**What is expected**
Go through the records underneath and write each one out again exactly.

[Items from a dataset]
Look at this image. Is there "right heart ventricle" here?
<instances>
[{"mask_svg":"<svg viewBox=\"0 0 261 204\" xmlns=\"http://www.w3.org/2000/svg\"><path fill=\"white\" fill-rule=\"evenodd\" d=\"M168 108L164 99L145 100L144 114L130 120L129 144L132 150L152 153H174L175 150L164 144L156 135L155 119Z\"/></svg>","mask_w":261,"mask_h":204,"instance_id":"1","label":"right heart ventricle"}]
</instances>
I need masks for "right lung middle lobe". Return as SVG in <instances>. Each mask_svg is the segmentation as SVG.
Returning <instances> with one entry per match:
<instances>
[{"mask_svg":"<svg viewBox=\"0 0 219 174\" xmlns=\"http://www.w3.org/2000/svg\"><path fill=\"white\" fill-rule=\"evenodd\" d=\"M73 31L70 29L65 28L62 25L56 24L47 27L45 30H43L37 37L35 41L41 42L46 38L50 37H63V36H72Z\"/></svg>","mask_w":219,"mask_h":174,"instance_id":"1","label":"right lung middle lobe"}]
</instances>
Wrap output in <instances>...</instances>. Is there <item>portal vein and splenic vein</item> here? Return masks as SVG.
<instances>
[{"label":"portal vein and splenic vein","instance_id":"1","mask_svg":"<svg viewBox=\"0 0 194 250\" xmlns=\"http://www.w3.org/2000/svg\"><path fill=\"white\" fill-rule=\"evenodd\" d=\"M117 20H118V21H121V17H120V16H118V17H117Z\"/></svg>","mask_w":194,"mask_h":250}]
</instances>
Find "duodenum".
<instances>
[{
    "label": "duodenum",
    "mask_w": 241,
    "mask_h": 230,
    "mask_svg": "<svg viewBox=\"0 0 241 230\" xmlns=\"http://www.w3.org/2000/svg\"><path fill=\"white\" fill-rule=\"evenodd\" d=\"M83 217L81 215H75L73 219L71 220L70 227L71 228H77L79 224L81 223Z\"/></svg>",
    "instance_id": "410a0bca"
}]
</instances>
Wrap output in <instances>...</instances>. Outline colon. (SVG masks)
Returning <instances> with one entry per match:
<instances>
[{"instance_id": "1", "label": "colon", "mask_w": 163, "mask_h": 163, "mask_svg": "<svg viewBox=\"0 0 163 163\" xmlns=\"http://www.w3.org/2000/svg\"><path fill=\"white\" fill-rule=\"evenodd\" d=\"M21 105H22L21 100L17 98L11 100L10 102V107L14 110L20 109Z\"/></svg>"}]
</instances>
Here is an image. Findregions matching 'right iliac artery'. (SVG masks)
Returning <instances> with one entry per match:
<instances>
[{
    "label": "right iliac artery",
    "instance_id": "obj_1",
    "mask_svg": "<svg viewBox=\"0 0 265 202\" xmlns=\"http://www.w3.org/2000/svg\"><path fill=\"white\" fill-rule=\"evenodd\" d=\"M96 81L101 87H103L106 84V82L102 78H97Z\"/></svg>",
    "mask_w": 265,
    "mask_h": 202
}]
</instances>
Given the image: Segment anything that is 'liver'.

**Answer to this task**
Look at this image. Is there "right heart ventricle" here?
<instances>
[{"mask_svg":"<svg viewBox=\"0 0 261 204\" xmlns=\"http://www.w3.org/2000/svg\"><path fill=\"white\" fill-rule=\"evenodd\" d=\"M168 108L164 99L145 100L144 114L130 120L129 144L132 150L152 153H174L175 150L164 144L156 135L155 119Z\"/></svg>","mask_w":261,"mask_h":204,"instance_id":"1","label":"right heart ventricle"}]
</instances>
I need masks for "right lung middle lobe". Return as SVG in <instances>. Each mask_svg is the segmentation as SVG.
Returning <instances> with one entry per match:
<instances>
[{"mask_svg":"<svg viewBox=\"0 0 219 174\" xmlns=\"http://www.w3.org/2000/svg\"><path fill=\"white\" fill-rule=\"evenodd\" d=\"M73 31L70 29L65 28L62 25L56 24L47 27L45 30H43L37 37L35 41L41 42L46 38L50 37H63V36H72Z\"/></svg>","mask_w":219,"mask_h":174,"instance_id":"1","label":"right lung middle lobe"}]
</instances>
Wrap output in <instances>...</instances>. Is there <item>portal vein and splenic vein</item> here? Return masks as SVG.
<instances>
[{"label":"portal vein and splenic vein","instance_id":"1","mask_svg":"<svg viewBox=\"0 0 194 250\" xmlns=\"http://www.w3.org/2000/svg\"><path fill=\"white\" fill-rule=\"evenodd\" d=\"M117 20H118V21H121V17H120V16H118V17H117Z\"/></svg>","mask_w":194,"mask_h":250}]
</instances>
Find "duodenum".
<instances>
[{
    "label": "duodenum",
    "mask_w": 241,
    "mask_h": 230,
    "mask_svg": "<svg viewBox=\"0 0 241 230\" xmlns=\"http://www.w3.org/2000/svg\"><path fill=\"white\" fill-rule=\"evenodd\" d=\"M83 217L81 215H75L73 219L71 220L70 227L71 228H77L79 224L81 223Z\"/></svg>",
    "instance_id": "410a0bca"
}]
</instances>
Wrap output in <instances>...</instances>. Outline colon. (SVG masks)
Returning <instances> with one entry per match:
<instances>
[{"instance_id": "1", "label": "colon", "mask_w": 163, "mask_h": 163, "mask_svg": "<svg viewBox=\"0 0 163 163\" xmlns=\"http://www.w3.org/2000/svg\"><path fill=\"white\" fill-rule=\"evenodd\" d=\"M21 105H22L21 100L17 98L11 100L10 102V107L14 110L20 109Z\"/></svg>"}]
</instances>
Here is an image. Findregions matching 'right iliac artery'. (SVG masks)
Returning <instances> with one entry per match:
<instances>
[{
    "label": "right iliac artery",
    "instance_id": "obj_1",
    "mask_svg": "<svg viewBox=\"0 0 265 202\" xmlns=\"http://www.w3.org/2000/svg\"><path fill=\"white\" fill-rule=\"evenodd\" d=\"M96 81L101 87H103L106 84V82L102 78H97Z\"/></svg>",
    "mask_w": 265,
    "mask_h": 202
}]
</instances>
Given the image: Segment anything that is 'liver'.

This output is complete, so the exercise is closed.